JezusMaria jaki ten Miłosz wspaniały!! Szkoda tylko, że taki głupi!!!
Sam się przyznał. Takie „wiem, że nic nie wiem”, tylko po swojemu ujęte.
Przyznanie się jest koroną dowodów!
Sam Wyszyński to wymyślił! I stosował. Zdaje sie, że to kosztowało życie wielu milionów ludzi…
.. i jakie wygodne .. żadnych dowodów, wystarczy ” perswazja” o różnym stopniu zaawansowania….
Albowiem, Wiedźmineczko, nie ma ludzi niewinnych! Są tylko źle przesłuchani! Przecież i dziś w Polsce to masz!!

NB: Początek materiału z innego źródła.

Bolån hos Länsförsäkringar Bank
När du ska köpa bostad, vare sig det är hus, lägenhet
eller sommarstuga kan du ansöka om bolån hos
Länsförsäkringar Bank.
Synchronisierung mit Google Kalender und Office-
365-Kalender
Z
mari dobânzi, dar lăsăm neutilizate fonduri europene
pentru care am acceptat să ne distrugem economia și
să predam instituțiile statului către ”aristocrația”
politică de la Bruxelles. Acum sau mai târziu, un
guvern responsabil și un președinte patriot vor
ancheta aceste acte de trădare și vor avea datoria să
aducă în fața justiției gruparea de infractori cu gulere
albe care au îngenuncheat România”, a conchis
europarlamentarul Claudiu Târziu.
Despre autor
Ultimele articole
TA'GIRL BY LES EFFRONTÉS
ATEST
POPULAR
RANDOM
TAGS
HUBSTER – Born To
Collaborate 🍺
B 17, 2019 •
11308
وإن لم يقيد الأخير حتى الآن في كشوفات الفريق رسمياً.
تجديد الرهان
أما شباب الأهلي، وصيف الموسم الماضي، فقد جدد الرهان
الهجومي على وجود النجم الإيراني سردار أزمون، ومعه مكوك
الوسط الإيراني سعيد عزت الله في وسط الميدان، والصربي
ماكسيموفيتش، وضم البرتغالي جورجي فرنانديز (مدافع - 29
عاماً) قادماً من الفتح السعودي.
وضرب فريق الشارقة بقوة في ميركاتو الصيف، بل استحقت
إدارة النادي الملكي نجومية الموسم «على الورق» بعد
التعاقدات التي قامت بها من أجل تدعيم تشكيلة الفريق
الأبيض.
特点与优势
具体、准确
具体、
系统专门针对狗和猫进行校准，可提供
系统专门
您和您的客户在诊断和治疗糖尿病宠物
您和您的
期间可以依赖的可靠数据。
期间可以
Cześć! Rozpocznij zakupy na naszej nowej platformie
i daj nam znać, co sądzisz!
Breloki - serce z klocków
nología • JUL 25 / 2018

Jak zawsze dobrze się rozumiemy, Senatorze 🙂
Zdrożonam wielce , ale wznoszę toast za Solenizantki !
Miłego wieczoru i tylko najmilszych gości…. z sercem na dłoni 
Huuurrra!!! To jednak jest imprezka
Nawet pyszne ciasto i kawusia 
Witam wszystkich już ostentacyjnie, a zwłaszcza drogie solenizantki!

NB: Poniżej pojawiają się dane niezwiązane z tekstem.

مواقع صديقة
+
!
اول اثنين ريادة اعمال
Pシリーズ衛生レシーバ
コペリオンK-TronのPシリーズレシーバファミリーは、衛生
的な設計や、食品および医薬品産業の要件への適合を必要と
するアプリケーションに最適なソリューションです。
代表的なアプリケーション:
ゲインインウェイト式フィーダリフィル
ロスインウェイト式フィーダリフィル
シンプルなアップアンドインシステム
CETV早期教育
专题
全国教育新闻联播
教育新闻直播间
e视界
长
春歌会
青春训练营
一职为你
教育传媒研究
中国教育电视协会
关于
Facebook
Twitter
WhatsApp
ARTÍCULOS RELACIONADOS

Skowronku, co ci się stało w Ukratka?
Wiersz przypomniał mi scenę z niedawno oglądanego filmu o hazardzistach, w którym doświadczony Gajos nauczał młodego adepta:
– Wiesz, czasem bywa tak, że idziesz obstawić wybranego po starannym namyśle konia z numerem 5. I tuż przed kasą intuicja ci podpowiada: postaw na nr 2! Bijesz się z nią, tłumaczysz, wreszcie – ulegasz. Stawiasz wszystko na dwójkę i patrzysz, jak przybiega ostatnia, daleko za zwycięską piątką… I myślisz sobie: „K…a mać!!!” – a intuicja na to: „ja pie….ę!”

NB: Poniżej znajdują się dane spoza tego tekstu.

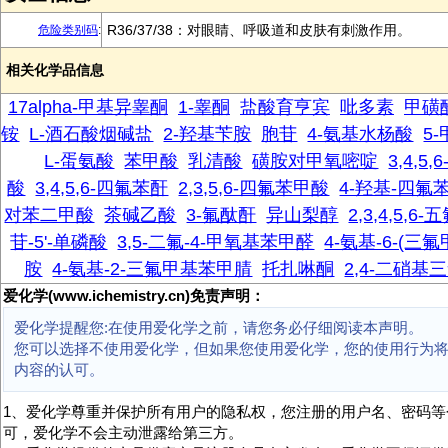
R36/37/38：对眼睛、呼吸道和皮肤有刺激作用。
危险类别码
:
相关化学品信息
17alpha-甲基异睾酮
1-睾酮
盐酸育亨宾
吡多素
甲磺
铵
L-酒石酸烟碱盐
2-羟基苄胺
胞苷
4-氨基水杨酸
5
L-蛋氨酸
苯甲酸
乳清酸
磺胺对甲氧嘧啶
3,4,
酸
3,4,5,6-四氟苯酐
2,3,5,6-四氟苯甲酸
4-羟基-四氟
对苯二甲酸
茶碱乙酸
3-氟酞酐
异山梨醇
2,3,4,5,
苷-5'-单磷酸
3,5-二氟-4-甲氧基苯甲醛
4-氨基-6-(三氟
胺
4-氨基-2-三氟甲基苯甲腈
托扎啉酮
2,4-二硝
爱化学(www.ichemistry.cn)免责声明：
爱化学提醒您:在使用爱化学之前，请您务必仔细阅读本声明。
您可以选择不使用爱化学，但如果您使用爱化学，您的使用行为
内容的认可。
1、爱化学尊重并保护所有用户的隐私权，您注册的用户名、密码等
可，爱化学不会主动泄露给第三方。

No kurza melodia oraz motyla noga. Spam spamem, ale żeby dwa naraz?
Od 19-tej przyszło 7 sztuk – większość przyjął automat 😉
Grr, jak tu rozmawiamy, trzy kolejne śmieci przybyły. Tetryku, a jakby włączyć tę akceptację, co to pisałeś, to dałoby się dołączyć jakiś tekst dla normalnych pierwszorazowych komentatorów, że bardzo przepraszamy, ale ze względu na spam konieczna jest akceptacja żywego admina Wyspy? I po jakimś czasie wyłączyć tę akceptację, jak spamboty odpuszczą? (O ile?).
Tylko gdzie taki tekst umieścić, żeby był widoczny a równocześnie nie zajmował zbyt wiele miejsca?
A on się może wyświetlać pod warunkiem, że komentator in spe robi to po raz pierwszy? Gdzieś nad lub pod okienkiem komentarza, tak jak w przypadku, kiedy komentuję niezalogowany i mam wpisać maila i nick?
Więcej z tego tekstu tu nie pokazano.